Before launching a daptics campaign, you may want to enter experimental results (experiments and response measurements) that you have gathered in preliminary studies, e.g., calibration runs, as initial experiments. daptics may be initialized with the results of these initial experiments. This initialization is, however completely optional; daptics may proceed without them.
To be usable by daptics, initial experiments must lie in an expanded variant of the experimental space determined in the previous experimental space definition phase. This means that each experiment must have a specified value for each of the parameters in the experimental space definition (and, if the space is a mixture, respect the constraint on the total number of units), but it is not necessary that its parameter values correspond to particular values specified in the experimental space definition.

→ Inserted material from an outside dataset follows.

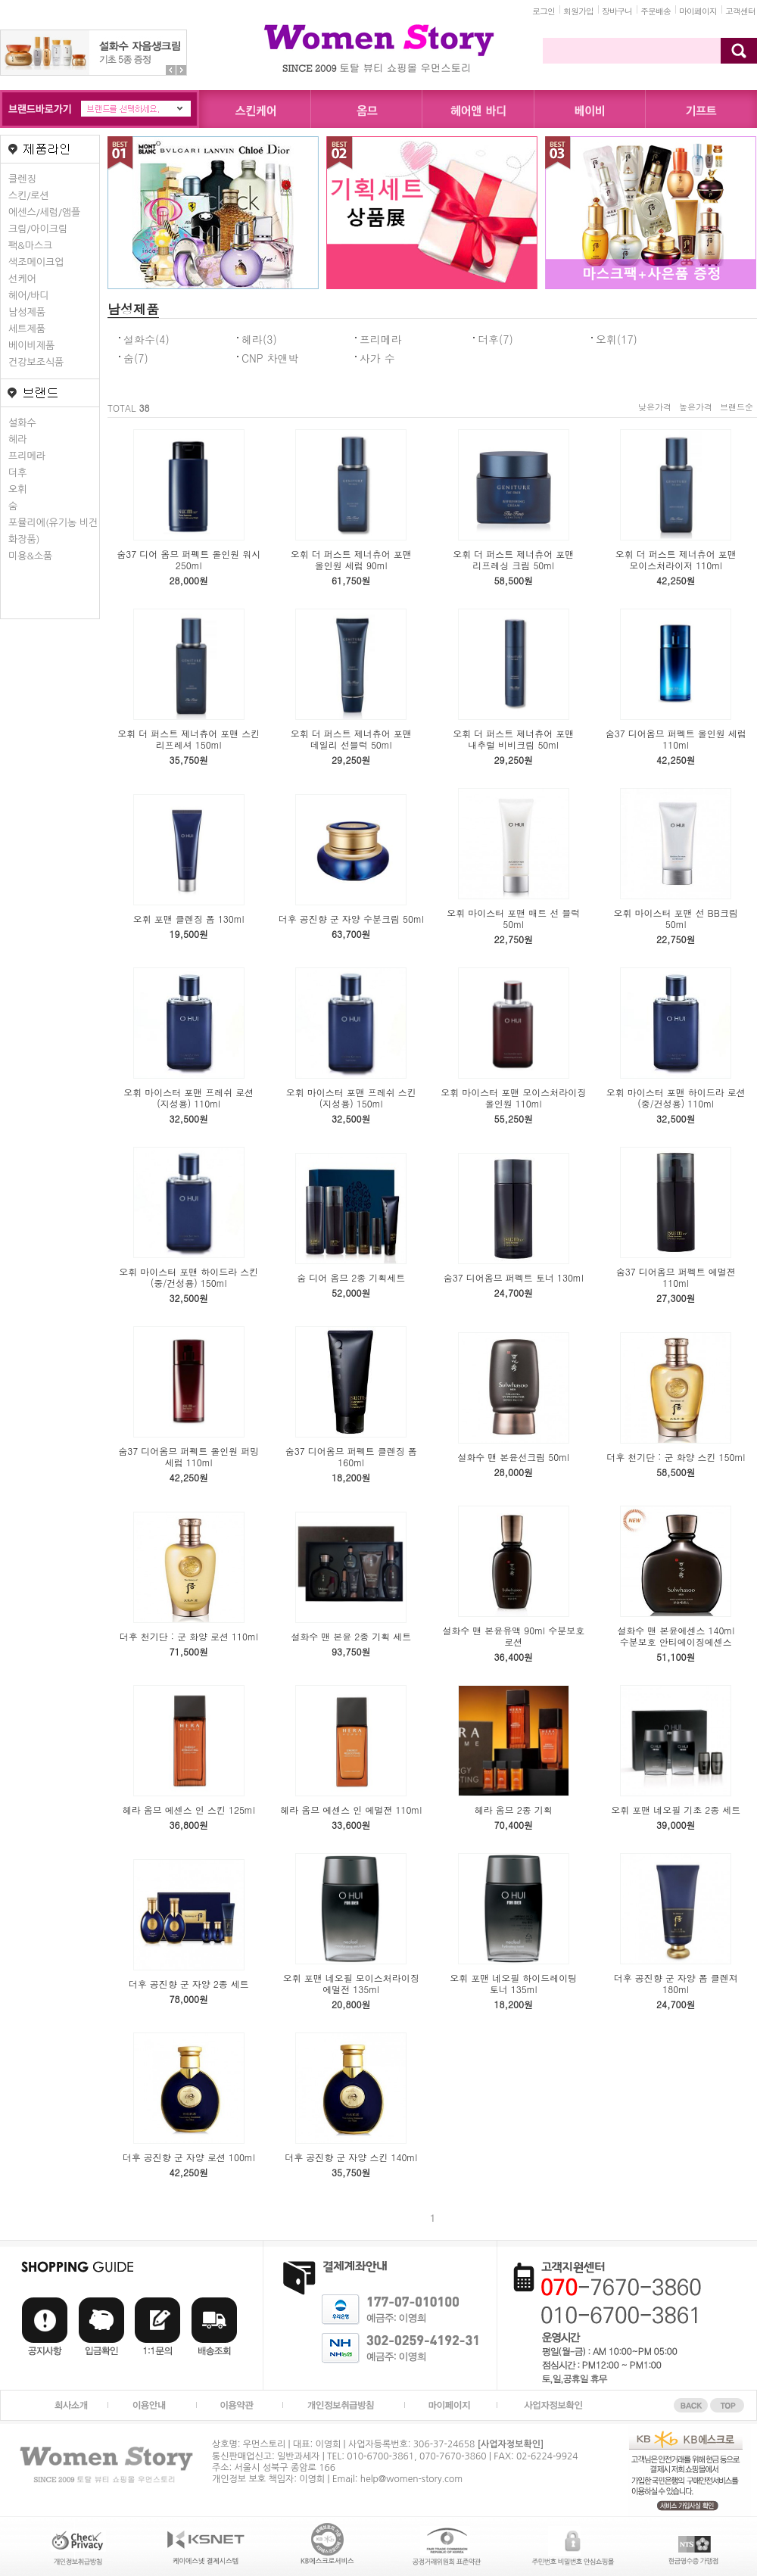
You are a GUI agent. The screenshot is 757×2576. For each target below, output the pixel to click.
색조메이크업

daptics iteratively chooses designs of Nexp experiments, each selected from your experimental space, called generations. The first generation is typically exploratory, aimed at "covering" the experimental space, while keeping into account any initial experiments you may have entered in the previous phase. At the end of every generation, daptics will: (a) use all available experimental results to build a model that predicts which, among all untried experiments, are those most likely to have good experimental response; (b) identify the regions of the experimental space that have not been yet covered by the tried experiments; (c) choose the design for the following generation based on (a) and (b).
In addition to the experiments chosen by daptics for the current generation, you may optionally perform extra (additional) experiments, either to explore your own intuition, or to further validate results from previous generations, e.g., for calibration reasons. daptics will use results from extra experiments the same way it does with results from daptics-designed experiments.